Penta: thanks for doing the calculations for us.

But don't you think it's a little more complicated than just adjusting for inflation? Even though the USD's inflationary history is easily calcuble, some things change in real cost *while* inflation is occuring. One obvious example is the real cost of integrated circuits/computing power per dollar. They changed at a rate very different than say, bread.

I imagine the same is true in the film industry. As someone noted, the cost of Enterprise dropped from $2.2M to $1.8M following the introduction of digital filming.

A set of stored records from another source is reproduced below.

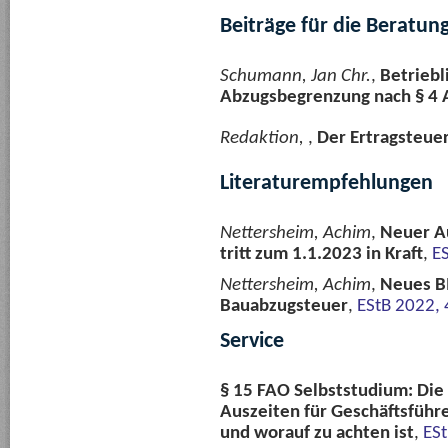
Beiträge für die Beratun
Schumann, Jan Chr.
,
Betriebl
Abzugsbegrenzung nach § 4 
Redaktion,
,
Der Ertragsteue
Literaturempfehlungen
Nettersheim, Achim
,
Neuer Au
tritt zum 1.1.2023 in Kraft
,
E
Nettersheim, Achim
,
Neues B
Bauabzugsteuer
,
EStB 2022,
Service
§ 15 FAO Selbststudium: Die
Auszeiten für Geschäftsführe
und worauf zu achten ist
,
ESt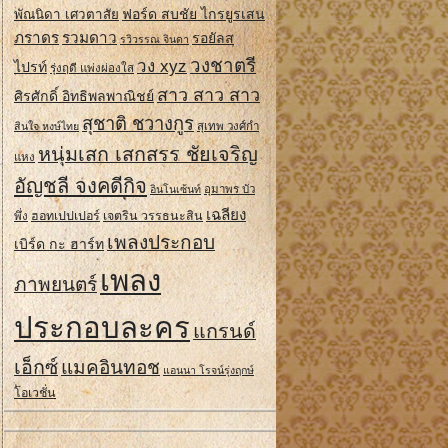
ฟอร์ด สบชัย ไกรยูรเสน
พัณนิดา เศวตาสัย
ภราดร
รวมดาว
รอยัลส
รวิวรรณ จินดา
วงชาตรี
วง xyz
ไปรท์
รุ่งฤดี แพ่งผ่องใส
สาว สาว สาว
ศิรศักดิ์ อิทธิพลพาณิชย์
สุชาติ ชวางกูร
สินใจ หงษ์ไทย
สุเทพ วงศ์กํา
หนุ่มเสก เสกสรร ชัยเจริญ
แหง
อัญชลี จงคดีกิจ
อินโนเซ้นท์
อุมาพร บัว
เฉลียง
ฮอทเปปเปอร์
เจตริน วรรธนะสิน
พึ่ง
เพลงประกอบ
เบิร์ด กะ ฮาร์ท
เพลง
ภาพยนตร์
ประกอบละคร
แกรนด์
เอ็กซ์
แมคอินทอช
แอนนา โรจน์รุ่งฤกษ์
โอเวชั่น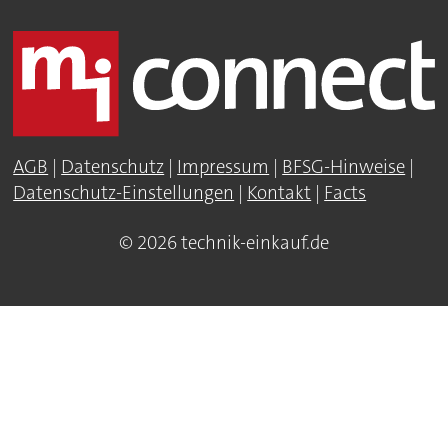
AGB
|
Datenschutz
|
Impressum
|
BFSG-Hinweise
|
Datenschutz-Einstellungen
|
Kontakt
|
Facts
© 2026 technik-einkauf.de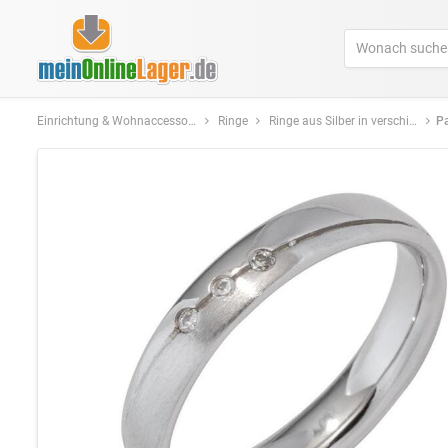
Einrichtung & Wohnaccessoires
Ringe
Ringe aus Silber in verschiedenen Farben und Formen
Partn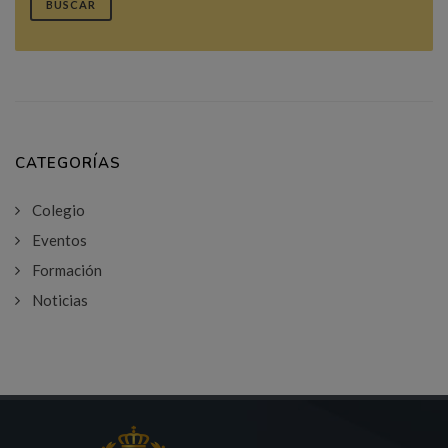
BUSCAR
CATEGORÍAS
Colegio
Eventos
Formación
Noticias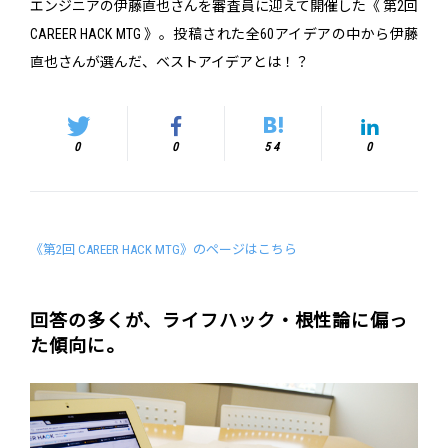
エンジニアの伊藤直也さんを審査員に迎えて開催した《 第2回
CAREER HACK MTG 》。投稿された全60アイデアの中から伊藤
直也さんが選んだ、ベストアイデアとは！？
0
0
54
0
《第2回 CAREER HACK MTG》のページはこちら
回答の多くが、ライフハック・根性論に偏っ
た傾向に。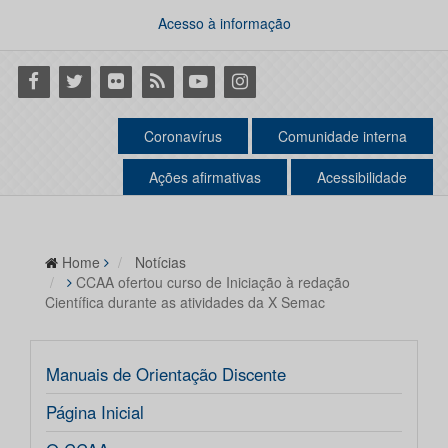
Acesso à informação
Facebook
Twitter
Flickr
RSS
Youtube
Instagram
Coronavírus
Comunidade interna
Ações afirmativas
Acessibilidade
Home
Notícias
CCAA ofertou curso de Iniciação à redação
Científica durante as atividades da X Semac
Manuais de Orientação Discente
Página Inicial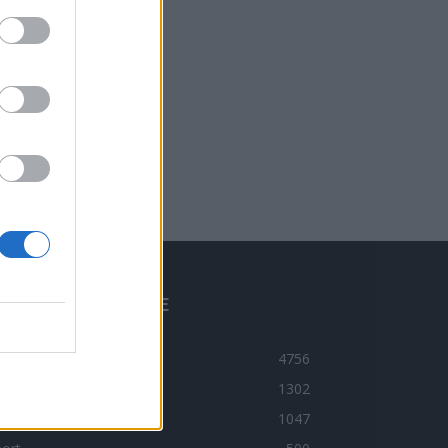
BLÍBENÉ KATEGORIE
ravodajství
4756
ltura
1302
imi
1047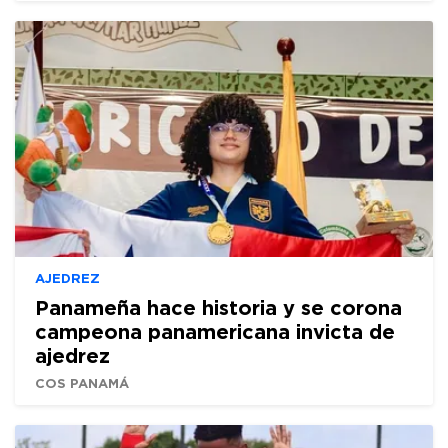
AJEDREZ
Panameña hace historia y se corona
campeona panamericana invicta de
ajedrez
COS PANAMÁ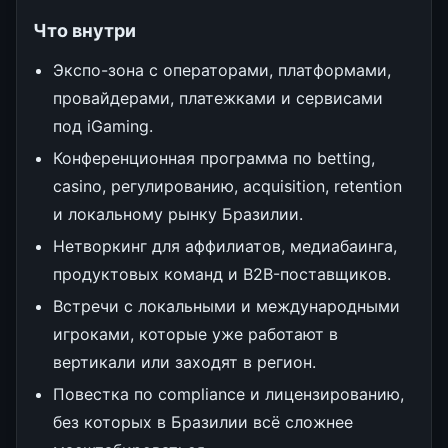
Что внутри
Экспо-зона с операторами, платформами,
провайдерами, платежками и сервисами
под iGaming.
Конференционная программа по betting,
casino, регулированию, acquisition, retention
и локальному рынку Бразилии.
Нетворкинг для аффилиатов, медиабаинга,
продуктовых команд и B2B-поставщиков.
Встречи с локальными и международными
игроками, которые уже работают в
вертикали или заходят в регион.
Повестка по compliance и лицензированию,
без которых в Бразилии всё сложнее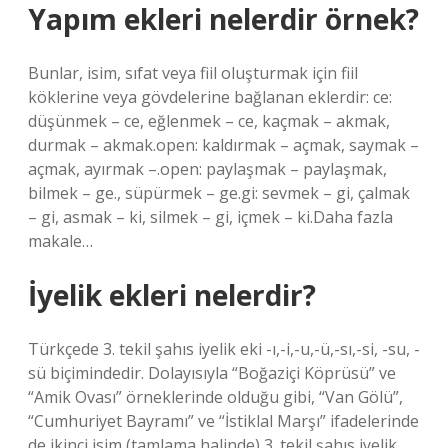
Yapım ekleri nelerdir örnek?
Bunlar, isim, sıfat veya fiil oluşturmak için fiil
köklerine veya gövdelerine bağlanan eklerdir: ce:
düşünmek – ce, eğlenmek – ce, kaçmak – akmak,
durmak – akmak.open: kaldırmak – açmak, saymak –
açmak, ayırmak –.open: paylaşmak – paylaşmak,
bilmek – ge., süpürmek – ge.gi: sevmek – gi, çalmak
– gi, asmak – ki, silmek – gi, içmek – ki.Daha fazla
makale…
İyelik ekleri nelerdir?
Türkçede 3. tekil şahıs iyelik eki -ı,-i,-u,-ü,-sı,-si, -su, -
sü biçimindedir. Dolayısıyla “Boğaziçi Köprüsü” ve
“Amik Ovası” örneklerinde olduğu gibi, “Van Gölü”,
“Cumhuriyet Bayramı” ve “İstiklal Marşı” ifadelerinde
de ikinci isim (tamlama halinde) 3. tekil şahıs iyelik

But I'm just being an annoying nitpicker. Adjusting for inflation is a good ballpark figure. Besides, in terms of bottom-line cost from the studio's POV, the dollar amount is all that matters; they don't care how the inflation-adjusted costs of TOS measure up to those of Enterprise. The accounting guys couldn't care less. It is only for people like I who might want to compare on series to another. Other than that, the real cost is all that matters.

Thanks again, Penta!
 
Not sure if this will help much but if you could research a trade magazine such as Variety or The Hollywood Reporter you may get the numbers you need? I'm sorry I can't quote any numbers off the top of my head.
 
^^^

thanks for the tip. I'd not thought of such things.

Of course, I could as a last resort hire a private investigator... ;)

but seriously: thanks.
 
One obvious example is the real cost of integrated circuits/computing power per dollar. They changed at a rate very different than say, bread.

A ST example: Andorian antennae. TOS antennae were made of wooden cotton spools. TAS antennae were drawn cels. TMP antennea were moulded slip latex (a new innovation of the late 70s), ST IV antennae were an advancement on the 70s method, while ENT used miniaturized electronic parts that had been too large to do the job only a year or so earlier.

You don't cross budgets between seasons. Each season has its own separate budget because shows are ordered season-by-season.

But... TNG's standing sets were charged across the first five seasons. This is what I meant about "creative accounting". Seasons 2-5 would not have been permitted to spend what Season 1 spent on sets because the "allowance" had already been spent.
 
All the sets weren't built at once. Ten-Forward wasn't built until season two because they needed the season two budget for it. Otherwise you could have had Ten-Forward in the first episode, and the new observation deck (the first season used a redressed set; it was built new later). Those sets were built when new budgets were allocated for them. Rearranging the season budget is fine because you already have guaranteed money for 22 or 26 episodes or how ever many, but there's no guarantee of the next season, and you'd be totally screwed if you used $10,000,000 from the next season's budget and the stations that carry you decided to pass on the show and gave you $0.